Country Music and Humility

Dear Jules,
Well, you might be surprised at this blog title since these words are far from my favorites.  I will admit that, although I listen to absolutely everything from hip hop to rap to classical to folk/bluegrass, straight out country is a bit too corny for me.  No offense to my many friends who love country music- it's just not something I ever grew into (although I am going to give it a try today).

And humility: well, I have a troubled relationship with this word.  Growing up Catholic, I always felt that the point of humility, especially as a woman, was to be "less than."  Less than men (especially in the church), less than others.  My grandmother always said that we should just think of ourselves as dirt and, while that might be literally true after we die, it did nothing for my already precarious self-confidence.

So why am I writing about these two words together?  Well, today in yoga class, we discussed humility as the art of "being present" or clearing our minds so that we can observe.  In other words, then, humility would be like negative capability: taking our egos out of the picture so that we can observe life?  And celebrate it without ourselves getting in the way?

This, to me, is really different from "you're just a piece of dirt."  It means that we are part of something bigger, and we need to keep that in mind in order to keep our petty concerns from overwhelming that reality.  This morning, I read an article about a country music singing couple I had never heard of, Joey and Rory Feek.

Basically, Joey Feek was diagnosed with cancer a year ago, shortly after she had her little girl Indiana, or Indie.  She has battled two different types of cancer and has now decided to go home to be under hospice care: to spend time with her little girl while she can.  She's young (39), has a blossoming career, is beautiful, and has this all-encompassing faith that I envy, but instead of complaining, she had her husband have decided to cherish the time they have left.

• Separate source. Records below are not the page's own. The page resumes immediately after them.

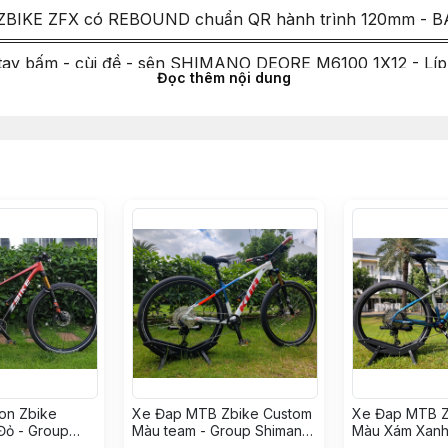
 ZBIKE ZFX có REBOUND chuẩn QR hành trình 120mm - 
ay bấm - cùi đề - sên SHIMANO DEORE M6100 1X12 - Líp 
Đọc thêm nội dung
 ZRACE bao gồm BB, Đĩa 36T Zrace
đạp MZYRH siêu nhẹ sợi nylon, trục thép CRMO, 3 bạc 
dầu xe đạp Shimano MT200 - Chính hãng
 SHIMANO SM-RT26 chính hãng - 160mm
 KOOZER TR25 chính hãng - 32H(căm) - Bánh 29 inch
S PRO 7 cối MS 32H (full bộ đùm trước và sau) - Màu
thép ko gỉ (stainless steel) - Bánh 29
on Zbike
Đạp Continental Urban 29x2.0 Chính Hãng – Gai Trơn Êm
Xe Đap MTB Zbike Custom
Xe Đap MTB Z
Đỏ - Group
Màu team - Group Shimano
Màu Xám Xanh 
00(Tạ Văn
12s (ThỏaBG KH8248210)
(Phạm An KH8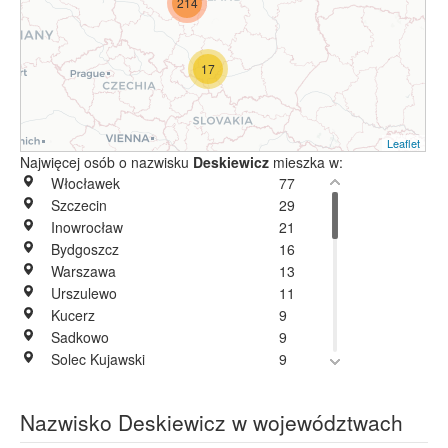
214
17
Leaflet
Najwięcej osób o nazwisku
Deskiewicz
mieszka w:
Włocławek
77
Szczecin
29
Inowrocław
21
Bydgoszcz
16
Warszawa
13
Urszulewo
11
Kucerz
9
Sadkowo
9
Solec Kujawski
9
Szpiegowo
9
Knurów
8
Nazwisko Deskiewicz w województwach
Słupsk
7
Brzezie
6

This is, in and of itself, commendable.  As a side note, a friend of mine mentioned that the little girl they had a year ago has Down Syndrome...like you!  So I did more reading and found Rory's blog about the "diagnosis," and it was the most down-to-earth thing I have read:

In the days that followed, there was some concern about Indy and through genetic chromosome testing done at Vanderbilt Children’s Hospital, it has been confirmed that Indiana has Down Syndrome.  Although that news came at first as a surprise to us, Joey and I wouldn’t have changed a thing.  During the pregnancy, we never did an ultrasound, or saw a doctor, nor would it have made any difference if we had.  We trusted that God would give us the baby He wanted us to have… and He has.  Out of all the parents in the world, He has chosen us to care for and raise this special gift.

The baby is healthy and doing wonderful and Joey and I are loving each and every minute that we have with her.  We can’t wait to see where this new chapter in our lives leads us and what wonderful story unfolds in the coming years. 

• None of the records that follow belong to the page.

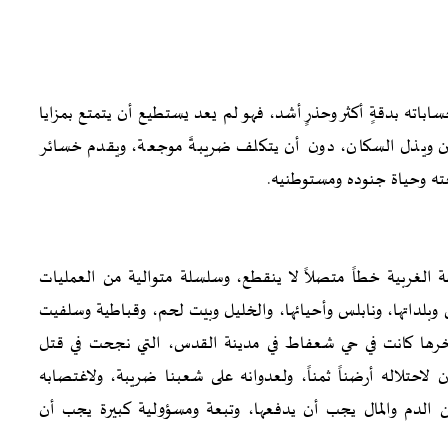
ساباته بدقةٍ أكثر وحذرٍ أشد، فهو لم يعد يستطيع أن يتمتع بمزايا
نين ويذل السكان، دون أن يتكلف ضريبةً موجعة، ويقدم خسائر
ته وحياة جنوده ومستوطنيه.
 الغربية خطاً متصلاً لا ينقطع، وسلسلة متوالية من العمليات
وبلداتها، ونابلس وأحيائها، والخليل وبيت لحم، وقباطية وسلفيت
آخرها كانت في حي شعفاط في مدينة القدس، التي نجحت في قتل
لاحتلاله أرضناً ثمناً، ولعدوانه على شعبنا ضريبة، ولاغتصابه
من الدم والمال يجب أن يدفعها، وتبعة ومسؤولية كبيرة يجب أن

And that, Jules, was it.  No "I was angry with God," or "why me?" or any of the painful things we read when we read about "the diagnosis."  Instead these people are just excited to have A BABY. And with Joey having little time left, the emphasis is on her enjoying her time with you, not on the fact that Rory will be a single dad to a daughter with special needs.  Clearly, the only special need that these people think she has is for love.  And that, Julia, is true.  And humble.  And real.  Here's a video that made me cry because it reminded me of when you came into our lives.

the birth of Indiana from Hickory Films on Vimeo.

These two things have reminded me that, even though it's sometimes hard to juggle your therapy and my work, and even though I'm sometimes jealous of parents for whom these developmental milestones are more simple, I can never stop being humble: being fully present, observing life, being negatively capable so that I can make room for joy and gratitude.  We are so very lucky to have you in our lives, and I wouldn't ever ever change a thing.  So if I complain about being tired or overworked, as we are all wont to do, I hope I can remember this strange conflation of country music and yoga and remember to be humble: to be grateful, as I was when you came into our lives.